Revisiting the silicon isotopic signal of sponge skeletons and its implications

This study investigates the relationship between the silicon (Si) isotopic composition of sponge skeletal silica (δ30SibSi) and seawater characteristics in sponge habitats, specifically the concentration of dissolved silicic acid and its Si isotopic signature (δ30SidSi). Initially, these correlations were considered a promising calibration proxies for paleoceanographic reconstructions, but the incorporation of subsequent data points into the dataset over the past decade has highlighted complexities in how sponges fractionate silicon isotopes during silicification processes. We revisit the historical dataset, including a detailed examination of each datapoint to identify biases related to environmental, biological, and taxonomic factors. We also contribute new isotopic data obtained by multi-collector inductively coupled plasma mass spectrometer analysis, specifically targeting underrepresented low-silicic-acid environments. This revised dataset highlights that anomalies in the calibration, in particular species with fused skeletal frameworks, remain incongruous. We found that part of the problem is that the relationship between silicic acid concentration and δ30SibSi in the revised dataset of only Demospongiae follows a distinct, statistically robust, non-linear trend different from the weak, linear fit in Hexactinellida.
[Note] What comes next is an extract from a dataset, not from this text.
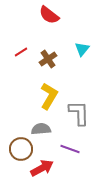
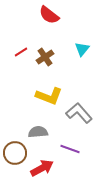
brown cross: moved 3 px left, 2 px up
yellow L-shape: rotated 80 degrees clockwise
gray L-shape: rotated 40 degrees counterclockwise
gray semicircle: moved 3 px left, 3 px down
brown circle: moved 6 px left, 4 px down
Consequently, isotopic data from these two sponge classes should not be combined for calibration analysis, if possible. Yet, while the robust non-linear regression for only Demospongiae revitalizes the proxy, the relationship becomes asymptotic at silicic acid values above 200 μM, limiting its applicability to Cenozoic and Mesozoic conditions and excluding early Paleozoic scenarios with high concentrations of silicic acid. Practical recommendations for using and improving the proxy are discussed.